2005
Não vou comer passas, nem formular desejos. Comi passas e passas e formulei desejos e desejos em anos que já passaram e os desejos não se confirmaram. Desta vez, vou à luta em vez de formular desejos, vou retomar o olhar firme, o passo certo, a largueza dos gestos, as palavras exactas, marimbar-me para os sentimentos de culpa - injustos - que me plantaram, e voar sobre os sentimentos de culpa - justos - que já paguei. Conversa acabada!
O ano velho morreu. Com ele, morrerá o que envelheceu em mim. Vou voltar a ter prazer em comprar fatos novos, em ganhar dinheiro compatível com os sucessos e os sacrifícios, em trocar de carro, em reler o que já quase esqueci, em estudar, em transformar a minha casa caótica num sítio civilizado onde os meus amigos possam estar. Talvez me entusiasme e publique um novo livro, desta vez, com o cuidado dos académicos.

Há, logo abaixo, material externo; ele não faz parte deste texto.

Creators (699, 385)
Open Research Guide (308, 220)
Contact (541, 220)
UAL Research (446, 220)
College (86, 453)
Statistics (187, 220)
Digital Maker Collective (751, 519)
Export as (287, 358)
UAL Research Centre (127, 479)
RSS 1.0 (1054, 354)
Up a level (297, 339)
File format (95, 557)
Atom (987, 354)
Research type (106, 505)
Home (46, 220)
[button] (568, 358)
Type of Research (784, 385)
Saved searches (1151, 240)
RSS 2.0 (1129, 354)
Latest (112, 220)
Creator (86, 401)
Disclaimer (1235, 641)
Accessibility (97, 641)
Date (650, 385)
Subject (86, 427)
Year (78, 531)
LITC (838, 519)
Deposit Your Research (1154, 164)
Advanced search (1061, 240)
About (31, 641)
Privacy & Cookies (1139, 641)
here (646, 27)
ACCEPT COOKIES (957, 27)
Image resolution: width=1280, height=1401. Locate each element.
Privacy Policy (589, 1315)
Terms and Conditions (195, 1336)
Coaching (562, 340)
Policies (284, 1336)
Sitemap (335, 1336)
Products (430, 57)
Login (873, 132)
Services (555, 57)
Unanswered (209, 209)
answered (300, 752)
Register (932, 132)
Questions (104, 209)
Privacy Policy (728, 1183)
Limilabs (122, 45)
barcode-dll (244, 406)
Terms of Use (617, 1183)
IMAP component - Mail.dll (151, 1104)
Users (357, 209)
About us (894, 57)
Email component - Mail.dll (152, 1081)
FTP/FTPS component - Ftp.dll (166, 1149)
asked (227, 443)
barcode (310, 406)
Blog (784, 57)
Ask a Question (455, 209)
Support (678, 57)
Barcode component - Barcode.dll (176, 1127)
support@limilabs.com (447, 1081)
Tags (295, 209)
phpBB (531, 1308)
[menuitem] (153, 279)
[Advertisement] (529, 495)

Estou cheio de "pica", como se vê. Não me lembro de estar assim... Não se trata de euforia de uma qualquer disfunção bipolar, é mesmo assim, e eu sei que é assim.
Verei os meus filhos como a prioridade, mas não ficarei refém dos meus filhos, tão habilmente usados para me abater, a mim, que tenho o rosto marcado pela intempérie de noites sucessivas sem dormir, mas de coração mole, o coração que permitiu que gente sem alma se colocasse nas minhas costas para subir na vida, gente injusta, que não sabe o que é a alma e que vive das aparências e que já nem aparências tem...
Nos próximos dias, irei a Fátima. Gosto de Fátima. Pela Fé. E porque, também, estive lá, jovem repórter-e-estudante-de-direito, quando Khron tentou matar João Paulo II, e quando, poucos anos mais tarde, voltei, para escrever coisas sobre Fátima, coisas boas e coisas más. Irei a Fátima - peregrino. Não sei rezar, mas sei ficar paralisado no silêncio que a imagem de Fátima me dá, com as minhas lágrimas inquietas e com as lágrimas quietas que a Virgem me mostra, mesmo que apenas eu as veja, porque eu quero vê-las.
E quero continuar aqui. A escrever coisas que são minhas, muito minhas, demasiado minhas para um sítio público, uma exposição que não me assusta, porque não tenho nada a esconder, por muito que tenha uma vida de estórias.
E quero - quero mesmo -, que todos, aqui, sejam felizes. Em 2005. E sempre.
Um abraço do carteiro. De novo apaixonado pela vida.